Faculty
教員紹介
Okubo Kunihiko
Civil Law
Professor
M.A. in Law (Kyoto University)
Main Research Areas
Civil Law (Particularly Contract, Tort and Restitution) and Methodology in Jurisprudence
Research Overview
Lawyers resolve legal disputes on the premise of enacted statutes (positive law). In this process, they often reach conclusions intuitively, yet sometimes find it difficult to clearly articulate the underlying reasons. For some time now, I have been working to construct a model that explains this mechanism and clarifies the relationship between intuition and enacted law.

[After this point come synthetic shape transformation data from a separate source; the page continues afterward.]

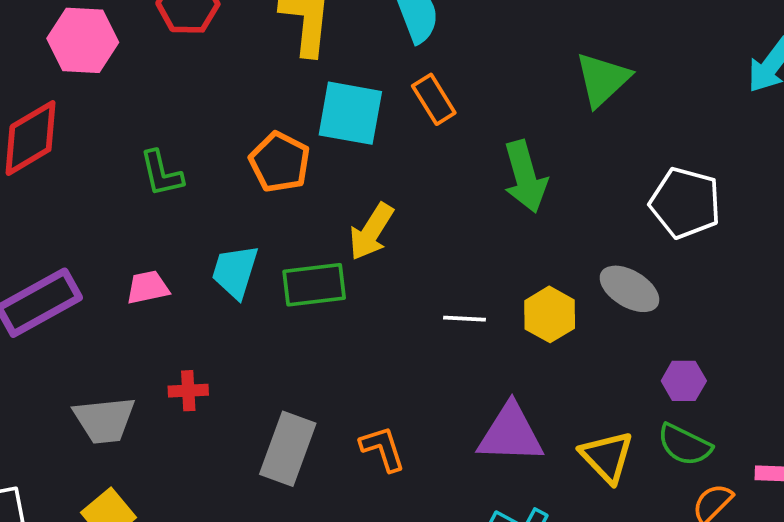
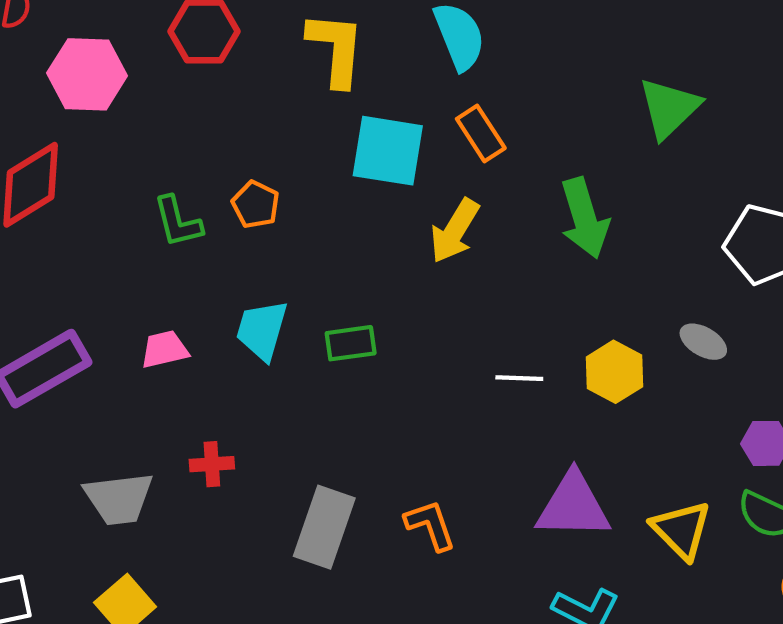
orange pentagon: (280, 162) -> (256, 205), moved, size x0.7
yellow arrow: (371, 232) -> (455, 231), moved
green rectangle: (314, 285) -> (351, 343), size x0.7
gray ellipse: (629, 289) -> (703, 342), size x0.7

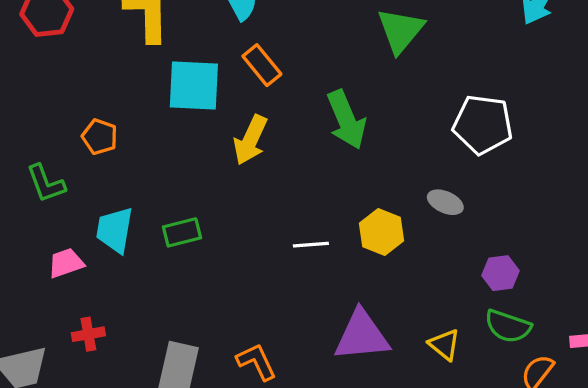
green L-shape: (178, 222) -> (46, 183), moved
pink trapezoid: (164, 349) -> (66, 263), moved
yellow triangle: (681, 530) -> (444, 345), size x0.7

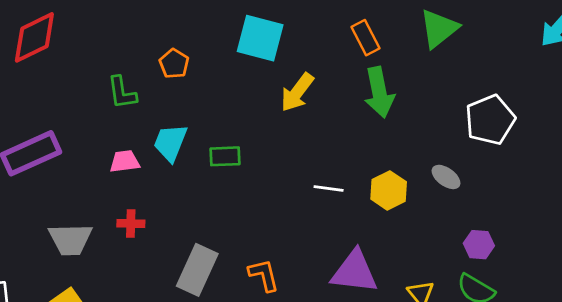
orange rectangle: (262, 65) -> (366, 38), moved
white pentagon: (483, 125) -> (490, 120), turned 30

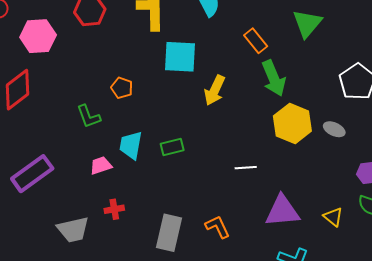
white line: (329, 189) -> (246, 168), moved
yellow hexagon: (389, 190) -> (292, 124), moved, size x1.4

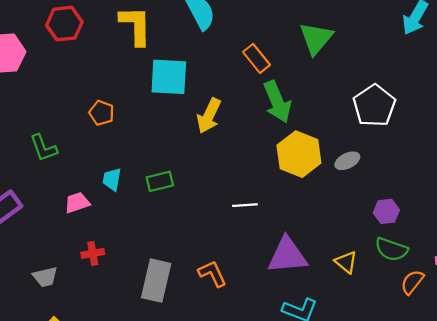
green L-shape: (89, 116) -> (43, 148), moved
gray ellipse: (334, 129) -> (347, 161), turned -50
cyan trapezoid: (131, 145) -> (112, 179), size x0.7
gray trapezoid: (73, 230) -> (45, 277), size x0.7

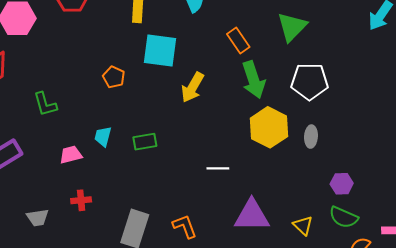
white pentagon: (374, 106) -> (310, 82), moved, turned 30
orange pentagon: (102, 113) -> (114, 77), moved
gray ellipse: (347, 161) -> (311, 137), turned -65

The reason conclusions are often reached intuitively is that the brain is equipped with highly specialized mechanisms for this purpose. Human thinking does not rely solely on language and logic. A classic example is how native speakers immediately sense that a sentence such as “What you bought?” (instead of “What did you buy?”) feels unnatural.
As Michael Gazzaniga has proposed, the brain consists of numerous modular processing systems, and intuitive judgments emerge from these modules. For instance, in the various versions of the trolley problem, people reach different conclusions depending on which module becomes dominant in a given situation—such as the one urging us to “save as many lives as possible” or the one insisting “do not harm another person’s body.”
These imperatives also serve as legal principles. According to Robert Alexy, legal principles are norms that direct certain values or states to be realized to the highest degree possible—what he calls “optimization commands.” The initial state of the value system that is shared almost universally among humans and is genetically grounded is known as Universal Moral Grammar. A strong candidate for one of its core components is the impulse—not merely a rational “requirement,” but a deep-seated desire—not to harm another person’s body. If this impulse forms part of the Universal Moral Grammar embedded in the brain, then certain legal principles are likely to be innately hardwired in human cognition as well.
Because legal principles function as optimization commands, they inevitably collide with one another. In the legal domain, such collisions are resolved through political decisions by legislators or courts. Legislators’ decisions take the form of statutes, while those of courts become precedents. However, to preserve the integrity of law, these decisions must not contain fundamental evaluative contradictions. In this sense, both legislators and courts operate within certain constraints.
Evaluative judgments embodied in statutes and precedents are internalized in the brain through learning. These learned evaluations then become an important foundation for intuitive legal judgments. In this way, intuition and enacted law are deeply and intricately interconnected.